Dataset entries:
>>>

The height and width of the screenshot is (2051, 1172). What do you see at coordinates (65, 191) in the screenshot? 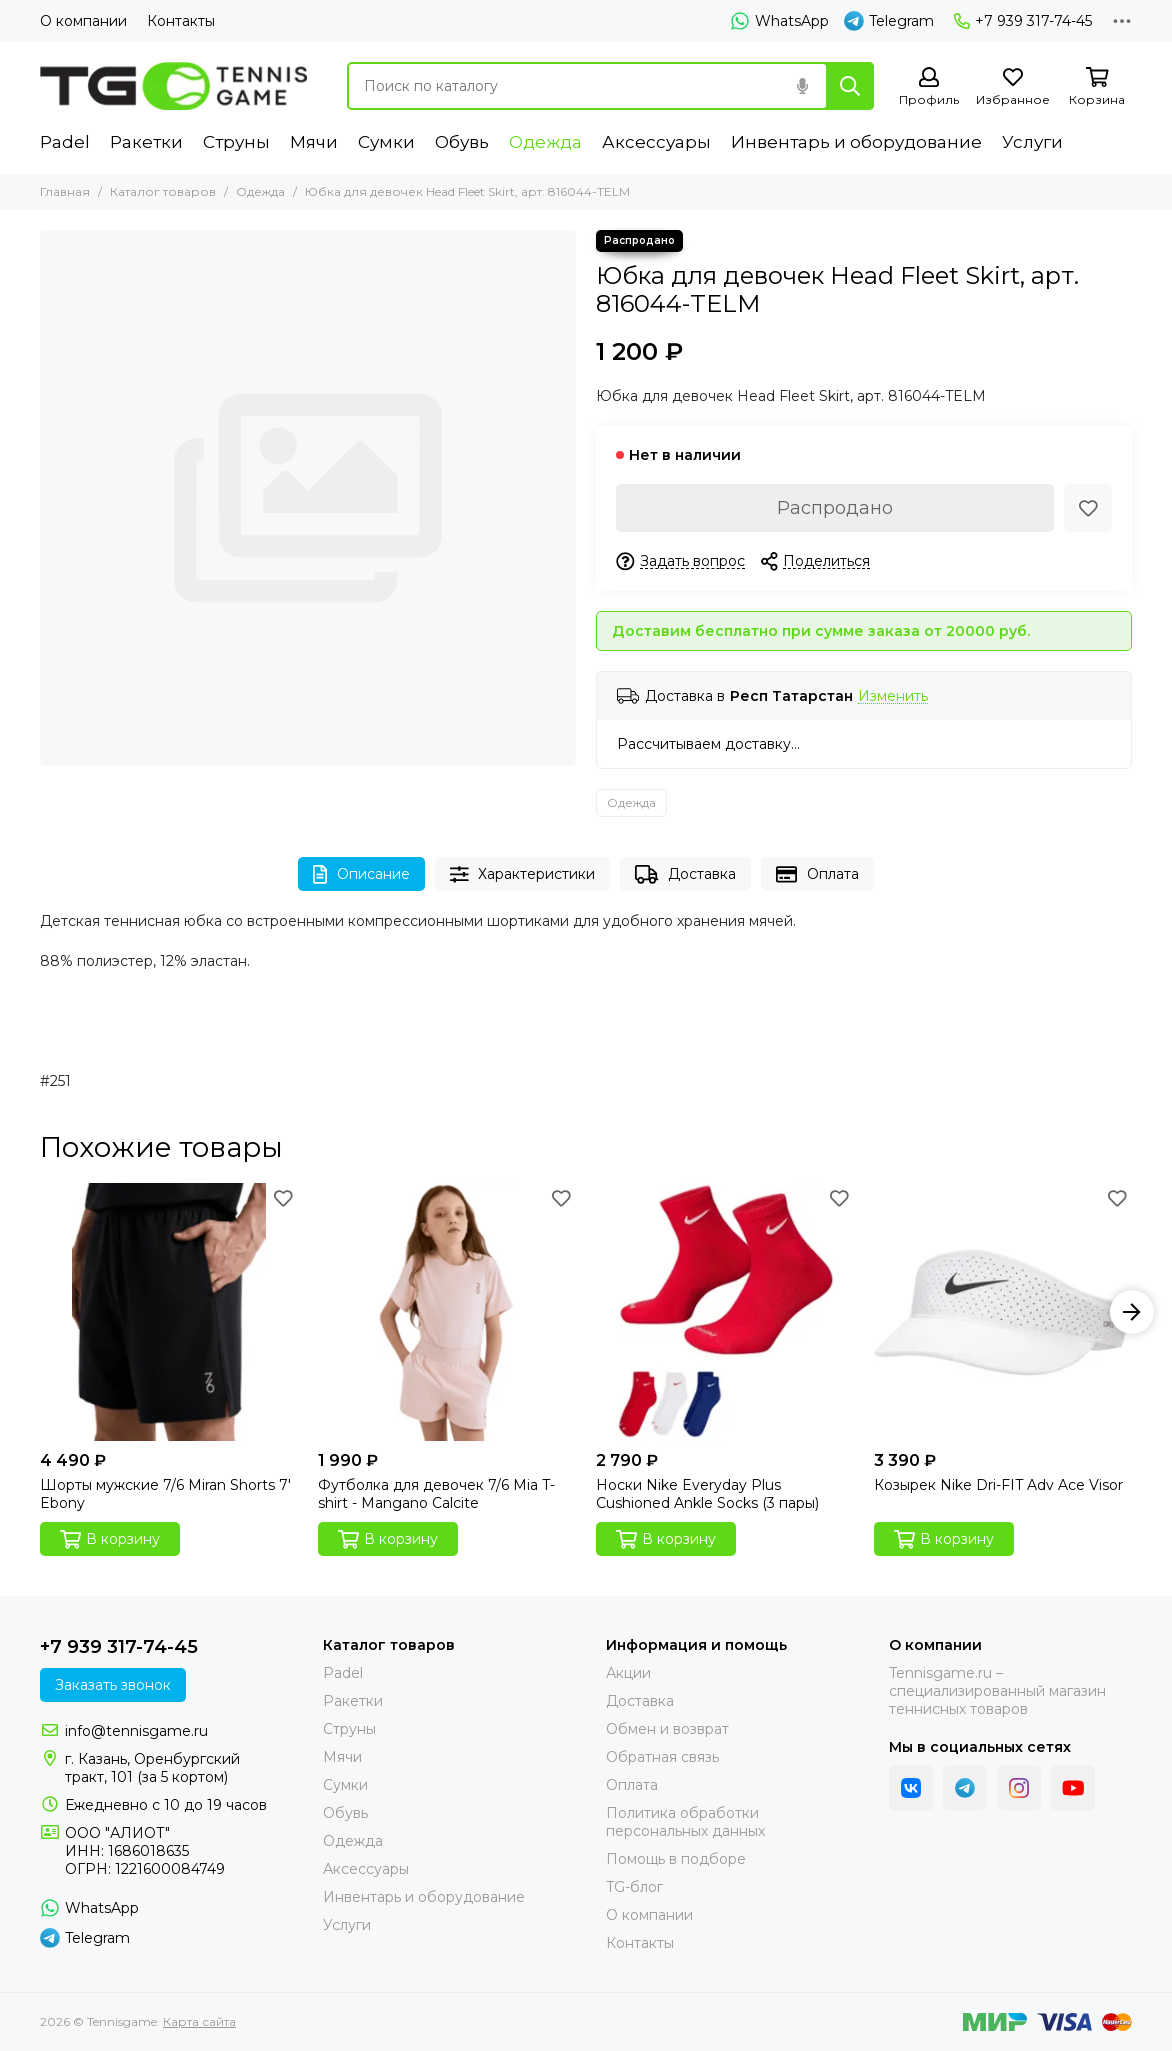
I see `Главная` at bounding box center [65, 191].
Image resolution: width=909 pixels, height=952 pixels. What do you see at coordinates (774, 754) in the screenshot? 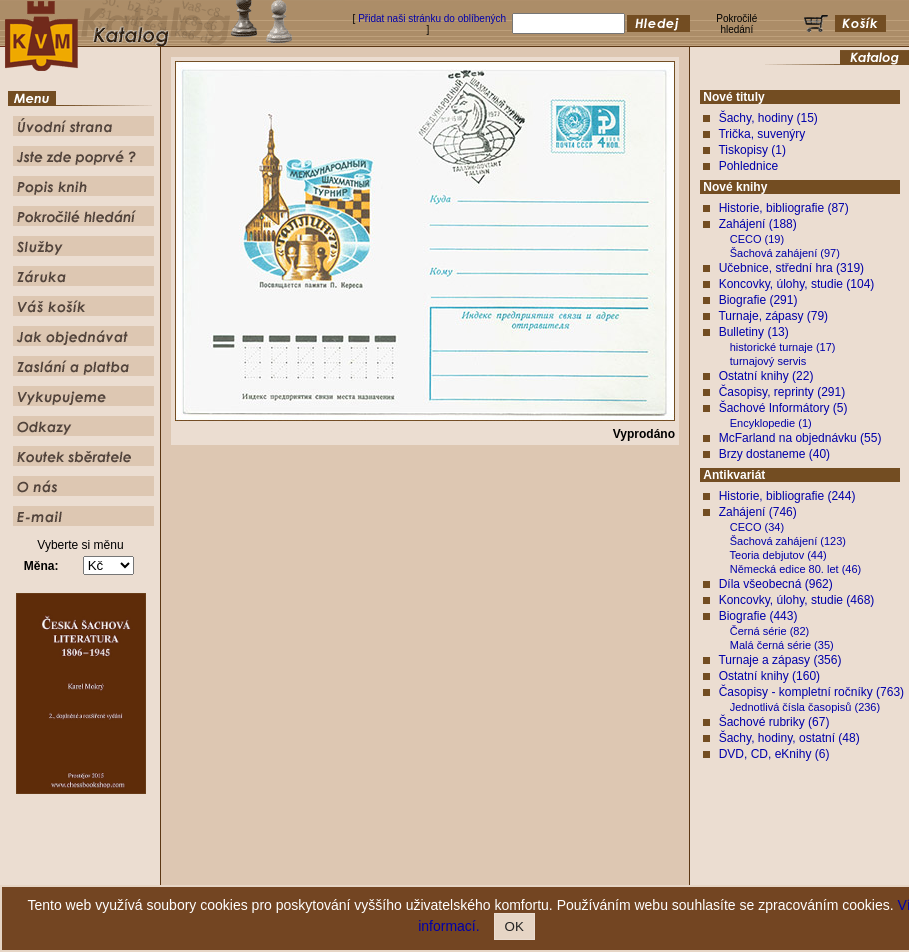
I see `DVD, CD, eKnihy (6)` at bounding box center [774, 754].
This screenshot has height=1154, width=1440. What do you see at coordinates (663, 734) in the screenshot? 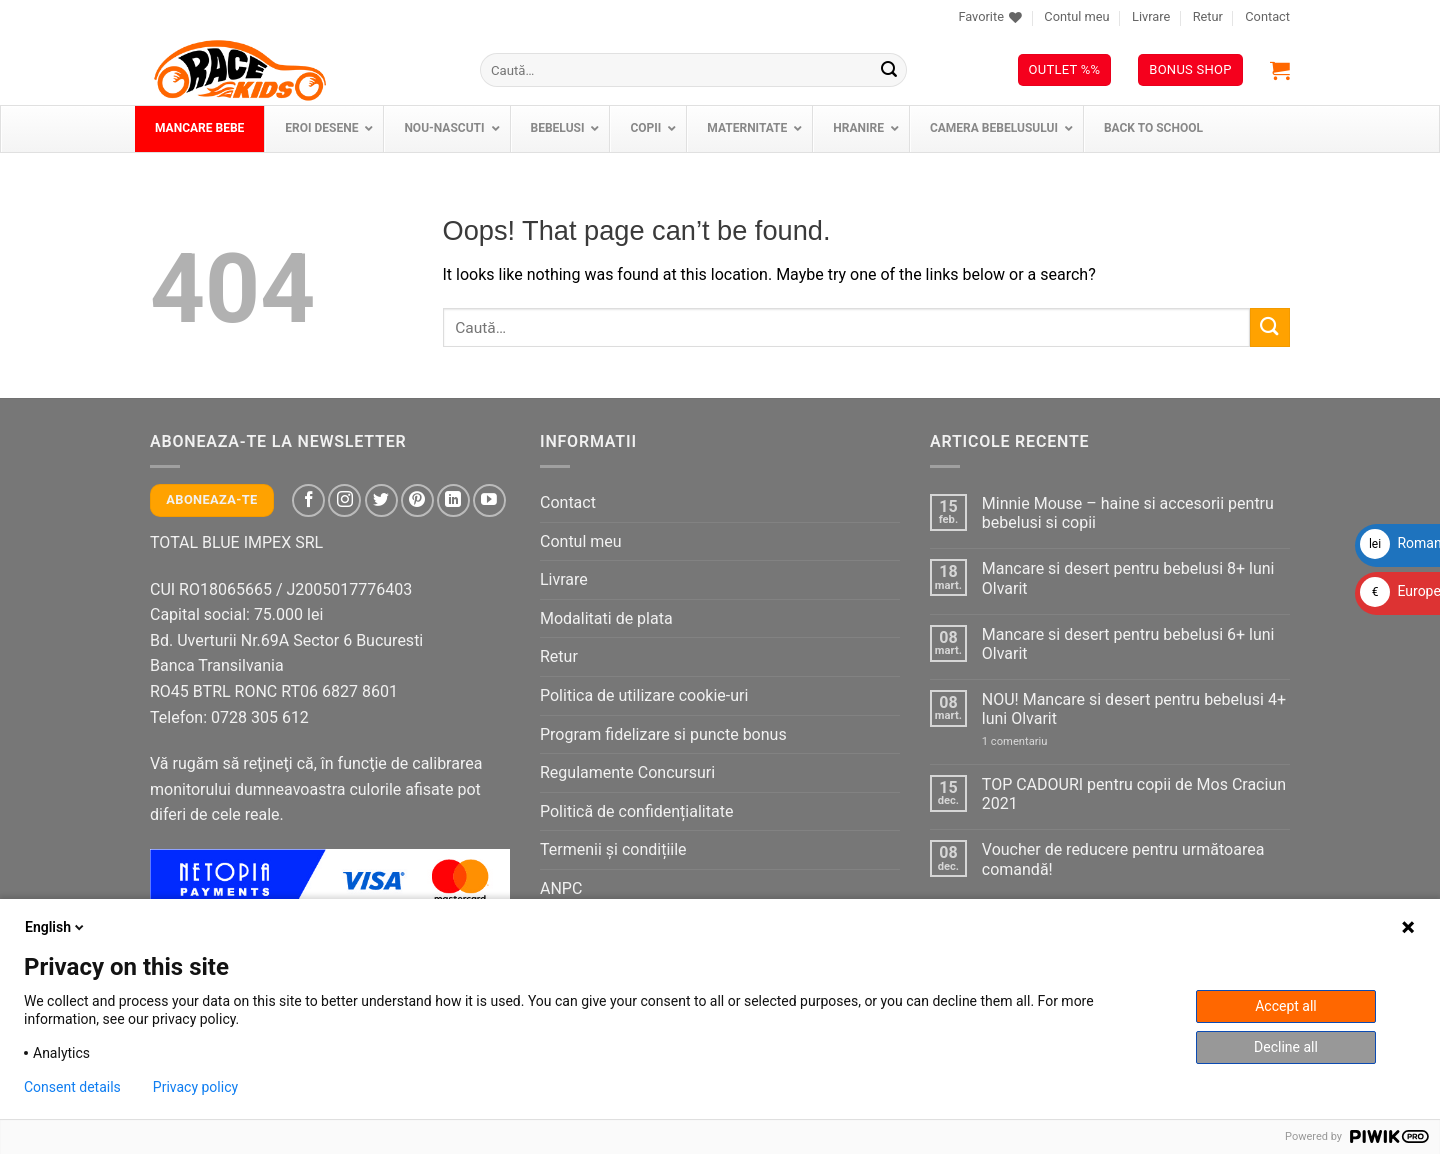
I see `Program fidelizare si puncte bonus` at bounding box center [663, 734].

<<<

Requirement: Write all the lines above out again exactly, minus the images.

Expected answer:
The height and width of the screenshot is (2051, 1172). What do you see at coordinates (65, 191) in the screenshot? 
I see `Главная` at bounding box center [65, 191].
Image resolution: width=909 pixels, height=952 pixels. What do you see at coordinates (774, 754) in the screenshot? 
I see `DVD, CD, eKnihy (6)` at bounding box center [774, 754].
This screenshot has height=1154, width=1440. What do you see at coordinates (663, 734) in the screenshot? 
I see `Program fidelizare si puncte bonus` at bounding box center [663, 734].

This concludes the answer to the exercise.